Strength in the muscles of the back, or a lack of strength, can contribute to back pain, a condition that massage therapists address often.
In new research, investigators set out to explore the relationship between back-muscle endurance, or strength, and a range of familial, physical, lifestyle and psychosocial variables in adolescents and young adults.
“There is evidence that low-back pain interventions that focus on improved back-muscle endurance are effective,” the researchers noted in an abstract published on www.pubmed.gov. “However, the mechanisms associated with back-muscle endurance performance in adolescents and young adults are largely unclear; in particular the potential familial relationship between parents and their children remains unexplored.”

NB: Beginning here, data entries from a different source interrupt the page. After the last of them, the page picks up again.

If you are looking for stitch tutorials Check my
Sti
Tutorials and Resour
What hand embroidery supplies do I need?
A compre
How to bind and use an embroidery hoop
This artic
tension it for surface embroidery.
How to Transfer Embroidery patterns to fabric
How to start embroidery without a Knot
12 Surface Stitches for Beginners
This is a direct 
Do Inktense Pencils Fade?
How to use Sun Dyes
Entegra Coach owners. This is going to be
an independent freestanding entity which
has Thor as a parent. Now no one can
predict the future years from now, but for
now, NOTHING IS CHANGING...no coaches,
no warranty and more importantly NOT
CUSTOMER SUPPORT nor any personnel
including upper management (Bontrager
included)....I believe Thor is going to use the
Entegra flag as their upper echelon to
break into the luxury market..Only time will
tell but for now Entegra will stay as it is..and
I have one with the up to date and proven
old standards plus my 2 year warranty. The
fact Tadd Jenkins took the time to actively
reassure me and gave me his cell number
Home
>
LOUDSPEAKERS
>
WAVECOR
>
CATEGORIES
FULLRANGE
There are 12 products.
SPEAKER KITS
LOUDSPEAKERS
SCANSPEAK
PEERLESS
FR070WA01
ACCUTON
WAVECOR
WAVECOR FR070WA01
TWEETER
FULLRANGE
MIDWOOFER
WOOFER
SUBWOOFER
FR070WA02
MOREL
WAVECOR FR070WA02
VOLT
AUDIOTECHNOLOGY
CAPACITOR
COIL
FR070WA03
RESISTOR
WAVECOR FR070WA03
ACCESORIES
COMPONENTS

For this study, 109 children (47 boys and 62 girls), and 101 parents (39 fathers and 62 mothers) completed a series of physical, lifestyle and psychosocial assessments.
Children’s sitting trunk angle, pain sensitivity, percent trunk fat, waist girth, and body mass index were associated with their back muscle endurance performance, accounting for between 5.2 and 20.9 percent of back-muscle endurance.

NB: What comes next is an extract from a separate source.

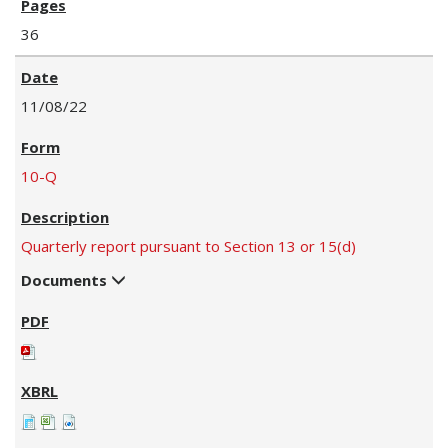
36
11/08/22
10-Q
Quarterly report pursuant to Section 13 or 15(d)
Documents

Researchers found that mothers’ back-muscle endurance performance was related to children’s performance, accounting for 14.4 percent of the variance in the children’s back-muscle endurance. Fathers’ back-muscle endurance performance had a similar, albeit non-significant effect.
“An Exploration of the Relationship Between Back Muscle Endurance and Familial, Physical, Lifestyle, and Psychosocial Factors in Adolescents and Young Adults” was published in the Journal of Orthopaedic & Sports Physical Therapy in June.